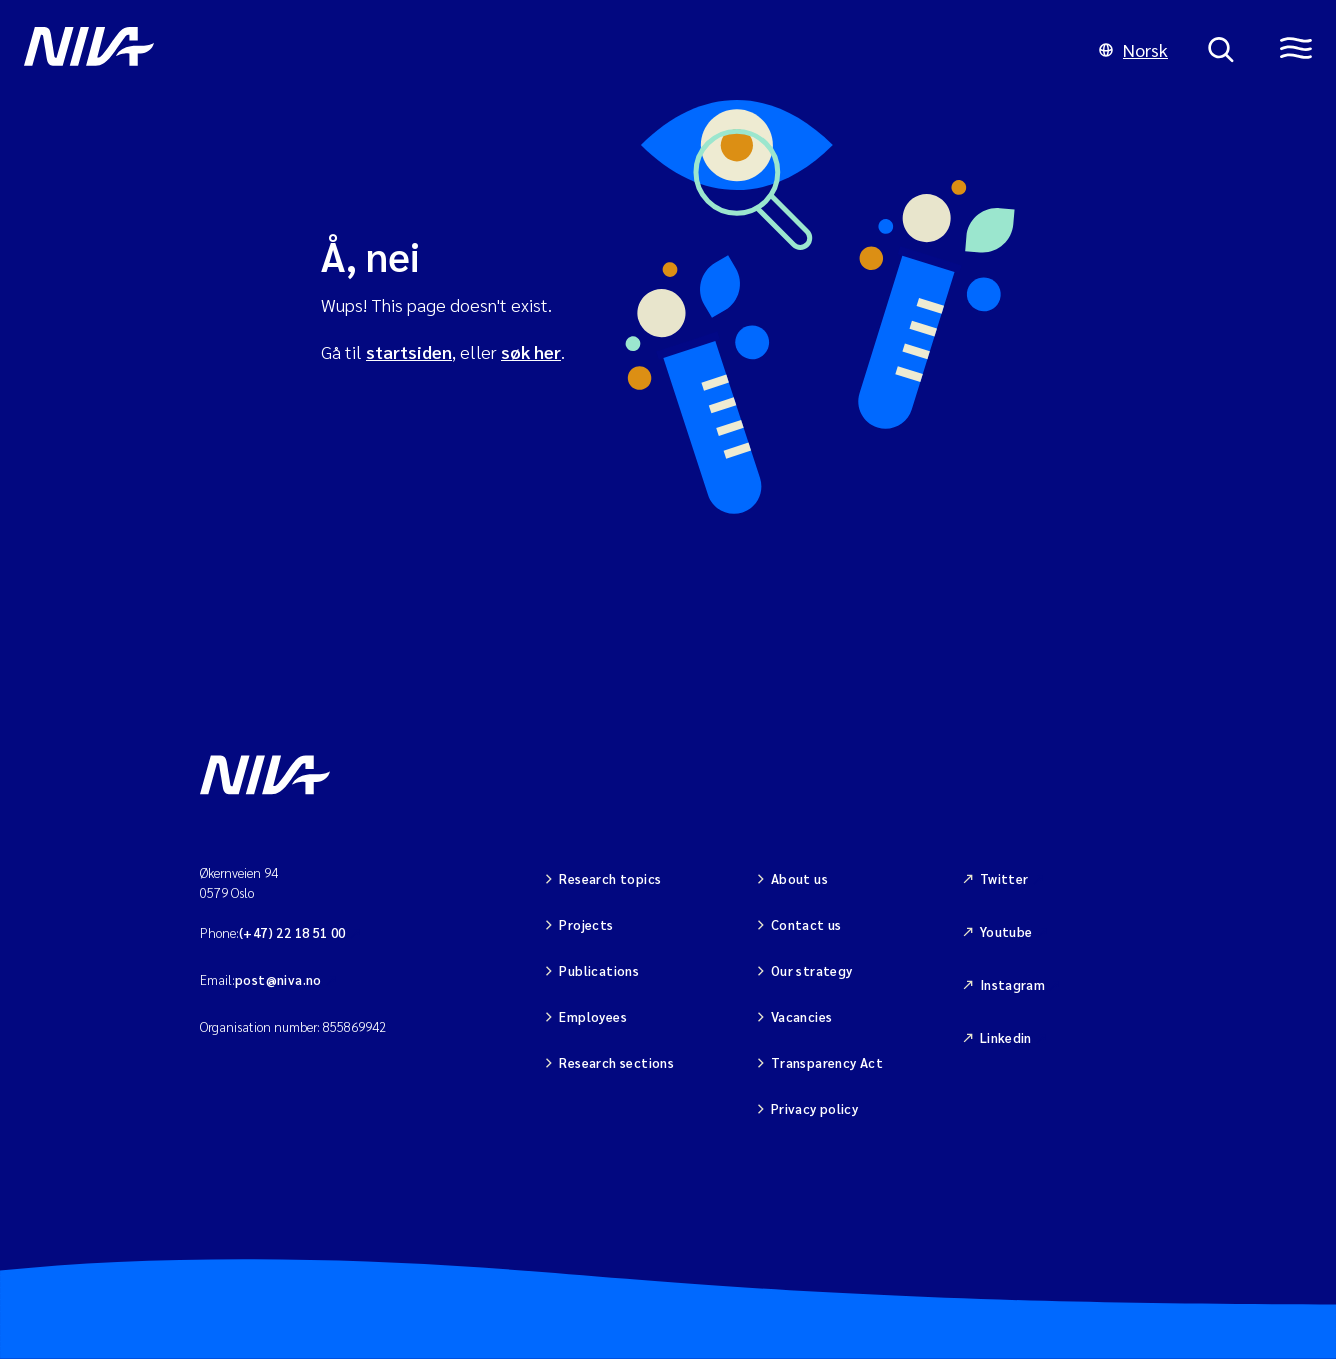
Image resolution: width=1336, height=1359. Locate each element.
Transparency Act (827, 1062)
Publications (599, 970)
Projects (586, 924)
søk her (531, 351)
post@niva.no (278, 979)
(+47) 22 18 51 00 (292, 932)
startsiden (409, 351)
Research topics (610, 878)
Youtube (1006, 931)
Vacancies (802, 1016)
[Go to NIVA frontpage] (541, 50)
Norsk (1133, 49)
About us (799, 878)
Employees (593, 1016)
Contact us (806, 924)
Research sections (616, 1062)
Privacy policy (814, 1108)
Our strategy (812, 970)
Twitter (1004, 878)
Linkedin (1006, 1037)
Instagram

Prompt: Up to and including the line containing "Employees (593, 1016)", quote each line of the entries above from the very first, please, exactly and without images.

Answer to this problem:
Image resolution: width=1336, height=1359. Locate each element.
Transparency Act (827, 1062)
Publications (599, 970)
Projects (586, 924)
søk her (531, 351)
post@niva.no (278, 979)
(+47) 22 18 51 00 (292, 932)
startsiden (409, 351)
Research topics (610, 878)
Youtube (1006, 931)
Vacancies (802, 1016)
[Go to NIVA frontpage] (541, 50)
Norsk (1133, 49)
About us (799, 878)
Employees (593, 1016)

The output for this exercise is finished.